Eric Ries author of, “The Lean Startup”
The Lean Startup movement is taking hold in companies both new and established to help entrepreneurs and managers do one important thing: make better, faster business decisions. Vastly better, faster business decisions. Bringing principles from lean manufacturing and agile development to the process of innovation, the Lean Startup helps companies succeed in a business landscape riddled with risk. This book shows you how.
Eric is the author of the popular blog Startup Lessons Learned and the creator of the Lean Startup methodology. He co-founded and served as CTO of IMVU, his third startup, which has today has over 40 million users and 2009 revenue over $22 million. An entrepreneur in residence at Harvard Business School and a frequent speaker at business events, he advises startups on business and product strategy using the Lean Startup approach.

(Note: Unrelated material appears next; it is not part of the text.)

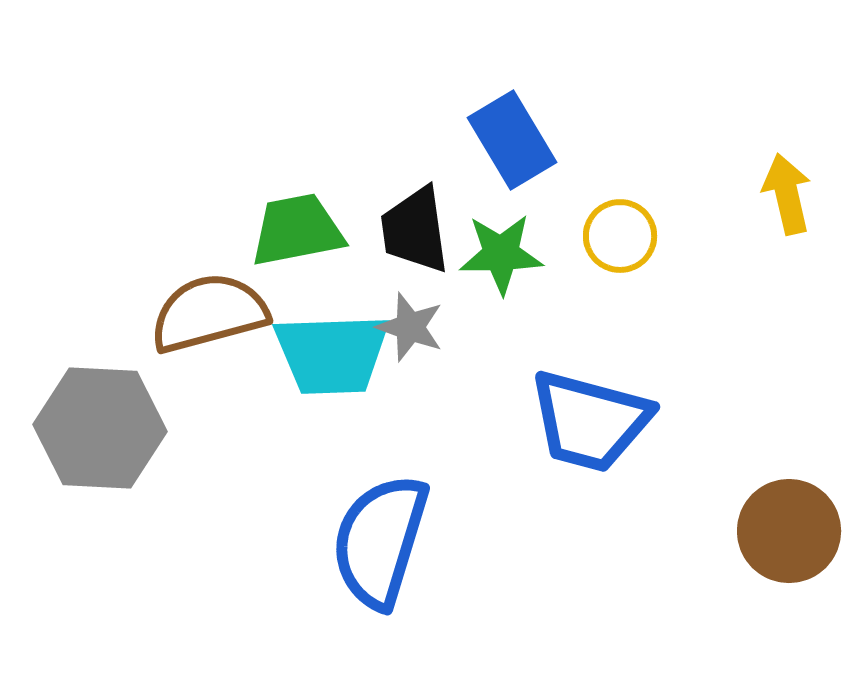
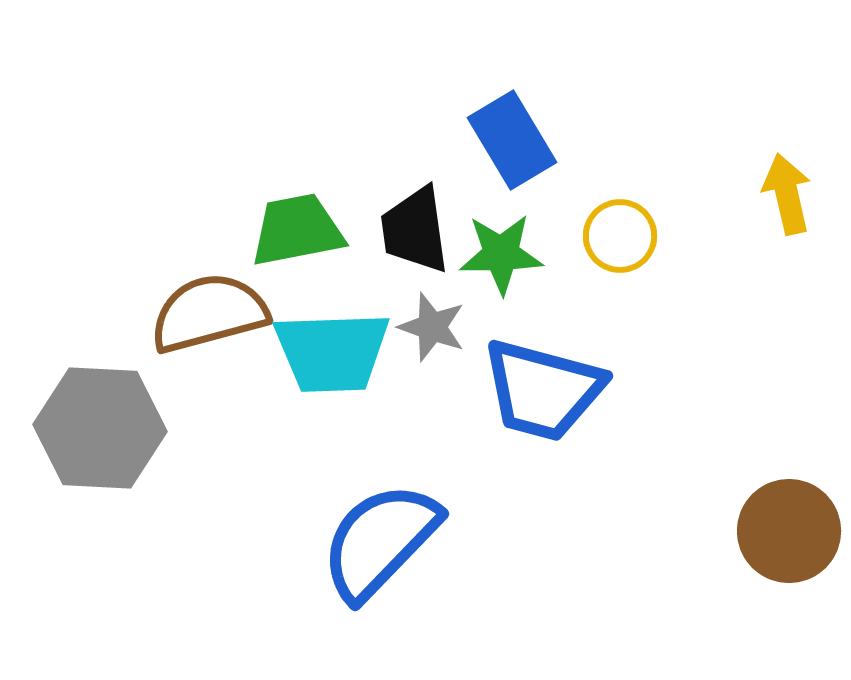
gray star: moved 22 px right
cyan trapezoid: moved 2 px up
blue trapezoid: moved 47 px left, 31 px up
blue semicircle: rotated 27 degrees clockwise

Cyan Banister is the founder, CEO and editor-in-chief of Zivity, a subscription and voting based artist-fan interaction platform for models, photographers and video artists. Since launching at TechCrunch40 in 2007, Zivity has raised $8M. Her angel investments include Topsy, OtherInbox, Powerset, Uber, Tagged, Space-X, Slide and EcoMom, and she is a consultant to several celebrities. Cyan is also a contributing writer at TechCrunch and host of “Speaking of…” on TechCrunch TV where she interviews founders and investors to show the human side of the tech business.
TechStars co-founder and CEO David Cohen has made the Boulder-based accelerator the heart of the local tech community as well as led its expansion to three cities, shared its successful model with innovation-hungry cities worldwide, and co-authored the instant classic “Do More Faster.” Prior to TechStars, he founded several software and web technology companies. As an angel he has made about 170 investments in companies including Uber, Twilio, Sendgrid and Groupme. Conversation hint: he loves tennis (Andre Agassi is his favorite pro), and was previously the best (4.5 level) amateur player in Colorado.

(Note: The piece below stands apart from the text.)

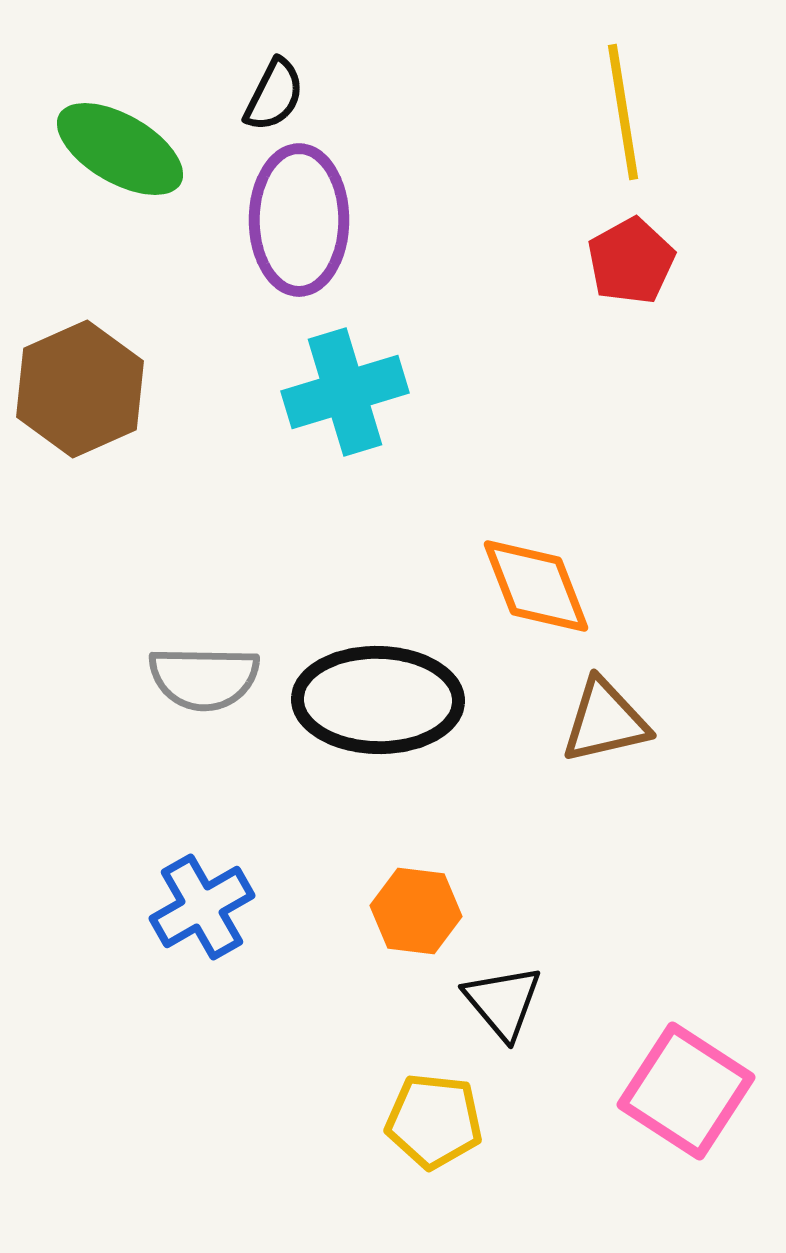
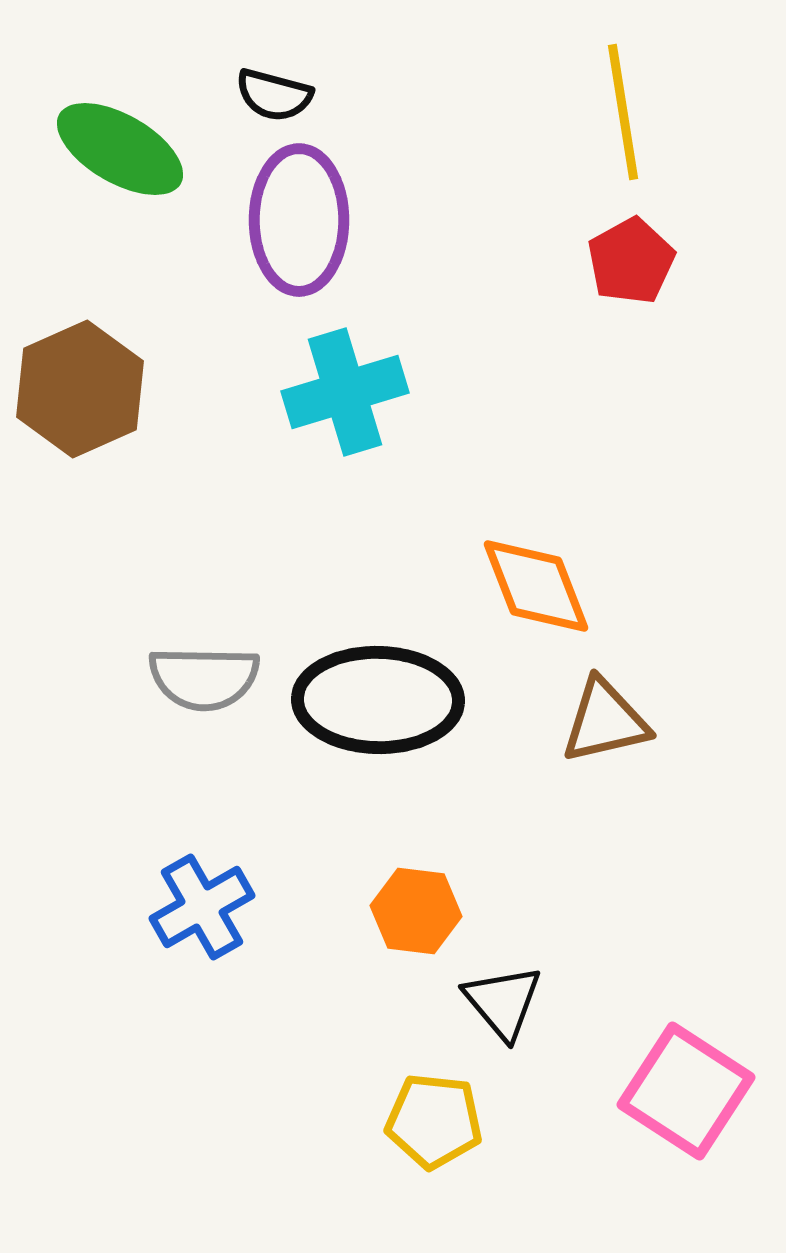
black semicircle: rotated 78 degrees clockwise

“Every angel investor is a winner, right? You hear that all the time…only 10 to 20% are actually winners. Most people who play the angel investing game are going to lose, and just remember that as an entrepreneur.” — Presentation at Ignite Boulder on what angel investors are thinking.
Both an entrepreneur and a VC, Tony Conrad has founded two companies that AOL eventually acquired: About.me and Sphere. As a founding venture partner at True Ventures, he has invested in 30+ early stage technology companies, most notably Automattic, Milk, Typekit and MakerBot. He says his biggest missed opportunity was ZocDoc, which has raised nearly $100M to date. We find it hard to believe that this globetrotter, who has lived in Europe and Asia, grew up in a small farming community in Indiana.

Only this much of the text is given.